The Carrick case, she said, brought it all back. “I was sat with my husband saying ‘That’s me, that’s me, that’s what happened with my partner.’”

Comparing the police force to “a boy’s club,” she said: “They tell you should challenge everything in training, but as soon as you start challenging you’re the troublemaker.”

Sian was targeted as a teenager by a police officer who she ended up in an abusive relationship with after she was abused by a previous partner.

During their relationship of nearly 10 years he was coercive, but after they separated his abusive behaviour escalated, she claims, shoving her, abusing her child and stalking her.

After Sian reported him to the force, he was promoted, while she was not believed and suffered repercussions at work, where she was bullied and accused of being a “vindictive ex” by an inspector. “Not only was I gaslit by my ex, I was gaslit by my police force,” said Sian, who has attempted suicide and suffers from PTSD.

Amy has completely lost faith in the police after being subjected to emotional and physical abuse by her ex-partner, a police officer, with whom she has a child.
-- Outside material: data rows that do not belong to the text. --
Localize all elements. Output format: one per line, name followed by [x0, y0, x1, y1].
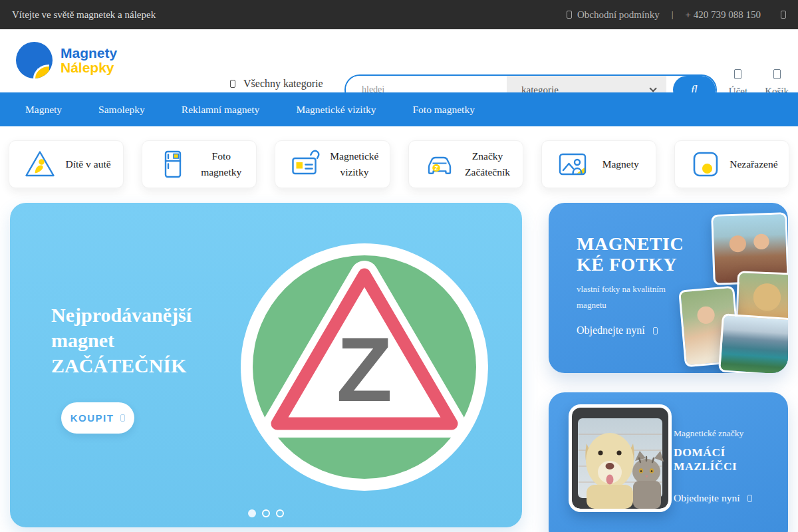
promo-pets-cta[interactable]: Objednejte nyní	[674, 492, 752, 504]
document-icon	[567, 11, 572, 19]
logo[interactable]: Magnety Nálepky	[16, 42, 117, 78]
category-card-znacky-zacatecnik[interactable]: Z Značky Začátečník	[408, 140, 523, 188]
carousel-dots	[10, 509, 522, 517]
category-card-foto-magnetky[interactable]: Foto magnetky	[142, 140, 257, 188]
promo-card-domaci-mazlicci: Magnetické značky DOMÁCÍ MAZLÍČCI Objedn…	[549, 392, 788, 532]
all-categories-toggle[interactable]: Všechny kategorie	[230, 78, 323, 90]
category-card-nezarazene[interactable]: Nezařazené	[674, 140, 789, 188]
beginner-sign-image: Z	[240, 243, 489, 491]
promo-photos-title-line2: KÉ FOTKY	[577, 254, 684, 275]
main-nav: Magnety Samolepky Reklamní magnety Magne…	[0, 92, 798, 126]
arrow-right-icon	[120, 414, 125, 422]
category-card-label: Nezařazené	[722, 156, 789, 172]
promo-photos-title: MAGNETIC KÉ FOTKY	[577, 233, 684, 275]
promo-photos-cta-label: Objednejte nyní	[577, 325, 645, 336]
arrow-right-icon	[747, 495, 752, 502]
terms-link[interactable]: Obchodní podmínky	[567, 9, 660, 21]
topbar-separator: |	[672, 9, 674, 20]
phone-link[interactable]: + 420 739 088 150	[686, 9, 761, 21]
category-card-dite-v-aute[interactable]: Dítě v autě	[9, 140, 124, 188]
category-card-magneticke-vizitky[interactable]: Magnetické vizitky	[275, 140, 390, 188]
carousel-dot-3[interactable]	[276, 509, 284, 517]
picture-icon	[557, 148, 589, 180]
category-card-label: Dítě v autě	[56, 156, 123, 172]
carousel-dot-2[interactable]	[262, 509, 270, 517]
hero-carousel: Nejprodávanější magnet ZAČÁTEČNÍK KOUPIT…	[10, 203, 522, 527]
menu-icon	[230, 80, 235, 88]
facebook-icon[interactable]	[781, 11, 786, 19]
buy-button-label: KOUPIT	[70, 412, 114, 424]
category-card-label: Značky Začátečník	[456, 148, 523, 180]
header: Magnety Nálepky Všechny kategorie katego…	[0, 29, 798, 92]
carousel-dot-1[interactable]	[248, 509, 256, 517]
user-icon	[734, 69, 741, 79]
nav-item-magneticke-vizitky[interactable]: Magnetické vizitky	[296, 104, 376, 116]
promo-photos-subtitle-line1: vlastní fotky na kvalitním	[577, 281, 666, 297]
topbar: Vítejte ve světě magnetek a nálepek Obch…	[0, 0, 798, 29]
promo-card-magneticke-fotky: MAGNETIC KÉ FOTKY vlastní fotky na kvali…	[549, 203, 788, 373]
all-categories-label: Všechny kategorie	[243, 78, 323, 90]
business-card-magnet-icon	[290, 148, 322, 180]
promo-photos-title-line1: MAGNETIC	[577, 233, 684, 254]
logo-wedge-shape	[33, 65, 49, 78]
nav-item-samolepky[interactable]: Samolepky	[98, 104, 145, 116]
welcome-text: Vítejte ve světě magnetek a nálepek	[12, 9, 156, 21]
car-beginner-badge-icon: Z	[424, 148, 456, 180]
chevron-down-icon	[649, 84, 656, 92]
logo-text: Magnety Nálepky	[61, 46, 117, 75]
photo-magnet-mountain-lake	[718, 313, 788, 373]
hero-heading: Nejprodávanější magnet ZAČÁTEČNÍK	[51, 303, 224, 378]
pets-image	[569, 404, 672, 512]
promo-pets-cta-label: Objednejte nyní	[674, 492, 739, 504]
fridge-photo-icon	[157, 148, 189, 180]
logo-line2: Nálepky	[61, 61, 117, 75]
uncategorized-icon	[690, 148, 722, 180]
logo-mark-icon	[16, 42, 53, 78]
badge-letter: Z	[434, 165, 438, 172]
logo-line1: Magnety	[61, 46, 117, 61]
category-card-label: Foto magnetky	[189, 148, 256, 180]
category-card-magnety[interactable]: Magnety	[541, 140, 656, 188]
terms-link-label: Obchodní podmínky	[577, 9, 660, 21]
promo-pets-eyebrow: Magnetické značky	[674, 428, 743, 439]
promo-pets-title: DOMÁCÍ MAZLÍČCI	[674, 446, 773, 473]
promo-photos-cta[interactable]: Objednejte nyní	[577, 325, 658, 336]
promo-photos-subtitle-line2: magnetu	[577, 297, 666, 313]
phone-number: + 420 739 088 150	[686, 9, 761, 21]
page: Vítejte ve světě magnetek a nálepek Obch…	[0, 0, 798, 532]
promo-photos-subtitle: vlastní fotky na kvalitním magnetu	[577, 281, 666, 313]
topbar-links: Obchodní podmínky | + 420 739 088 150	[567, 9, 786, 21]
category-card-label: Magnetické vizitky	[322, 148, 389, 180]
nav-item-reklamni-magnety[interactable]: Reklamní magnety	[182, 104, 260, 116]
category-card-label: Magnety	[589, 156, 656, 172]
buy-button[interactable]: KOUPIT	[61, 402, 134, 434]
sign-letter: Z	[336, 318, 392, 420]
arrow-right-icon	[653, 327, 658, 334]
category-card-row: Dítě v autě Foto magnetky	[9, 140, 789, 188]
cart-icon	[773, 69, 781, 79]
nav-item-magnety[interactable]: Magnety	[25, 104, 62, 116]
baby-in-car-icon	[24, 148, 56, 180]
nav-item-foto-magnetky[interactable]: Foto magnetky	[412, 104, 474, 116]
She complained to his force but he remains in his job.

“The tactic they use is they will close ranks. They will make sure that their colleague is believed and protected over everyone else and it’s a matter of just discrediting the victim,” she said.

When she realised what was happening, she was shocked. “I had utmost faith in the police. I was married to one.” Now, she said: “I have lost faith in the police. I have lost faith in the CPS.”

“The system is set up to protect its own,” she said, adding that Carrick was “the tip of the iceberg”.